After a few hours spent reading many pages of documentation and digging in numpy include files, I've finally managed to understand exactly how it works. Since I've spent a great amount of time searching for these exact explanations, I'm providing the following text as a way to avoid anyone to waste its time.
I repeat the question :
How to transfer a list of numpy arrays, from Python to C
(I also assume you know how to compile, link and import your C module in Python)
Passing a Numpy array from Python to C is rather simple, as long as it's going to be passed as an argument in a C function. You just need to do something like this in Python
from numpy import array
from ctypes import c_long
values = array([1.0, 2.2, 3.3, 4.4, 5.5])
my_c_func(values.ctypes.data_as(c_void_p), c_long(values.size))
And the C code could look like :
void my_c_func(double *value, long size)
{
int i;
for (i = 0; i < size; i++)
printf("%ld : %.10f\n", i, values[i]);
}
That's simple... but what if I have a variable number of arrays ? Of course, I could use the techniques which parses the function's argument list (many examples in Stackoverflow), but I'd like to do something different.
I'd like to store all my arrays in a list and pass this list to the C function, and let the C code handle all the arrays.

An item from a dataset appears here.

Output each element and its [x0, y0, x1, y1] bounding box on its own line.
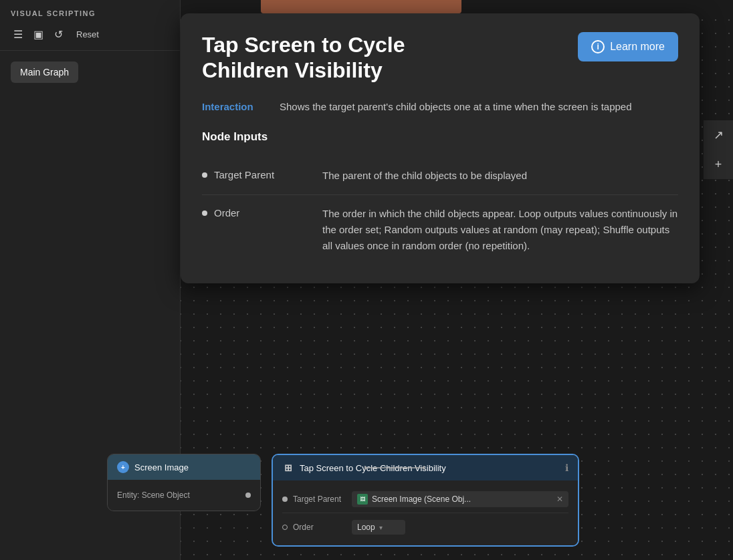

In fact, it's extremely simple, easy et coherent... once you understand how it's done ! There is simply one very simple fact to remember :
Any member of a list/tuple/dictionary is a Python object... on the C side of the code !
You can't expect to directly pass a pointer as I initially, and wrongly, thought. Once said, it sounds very simple :-) Though, let's write some Python code :
from numpy import array
my_list = (array([1.0, 2.2, 3.3, 4.4, 5.5]),
array([2.9, 3.8. 4.7, 5.6]))
my_c_func(py_object(my_list))
Well, you don't need to change anything in the list, but you need to specify that you are passing the list as a PyObject argument.
And here is the how all this is being accessed in C.
void my_c_func(PyObject *list)
{
int i, n_arrays;
// Get the number of elements in the list
n_arrays = PyObject_Length(list);
for (i = 0; i LT n_arrays; i++)
{
PyArrayObject *elem;
double *pd;
elem = PyList_GetItem(list,
i);
pd = PyArray_DATA(elem);
printf("Value 0 : %.10f\n", *pd);
}
}
Explanation :
- The list is received as a pointer to a PyObject
- We get the number of array from the list by using the PyObject_Length() function.
PyList_GetItem()
always return a PyObject (in fact a void *
)
- We retrieve the pointer to the array of data by using the
PyArray_DATA()
macro.
Normally, PyList_GetItem()
returns a PyObject *, but, if you look in the Python.h and ndarraytypes.h, you'll find that they are both defined as (I've expanded the macros !):
typedef struct _object {
Py_ssize_t ob_refcnt;
struct _typeobject *ob_type;
} PyObject;
And the PyArrayObject... is exactly the same. Though, it's perfectly interchangeable at this level. The content of ob_type is accessible for both objects and contain everything which is needed to manipulate any generic Python object. I admit that I've used one of its member during my investigations. The struct member tp_name is the string containing the name of the object... in clear text; and believe me, it helped ! This is how I discovered what each list element was containing.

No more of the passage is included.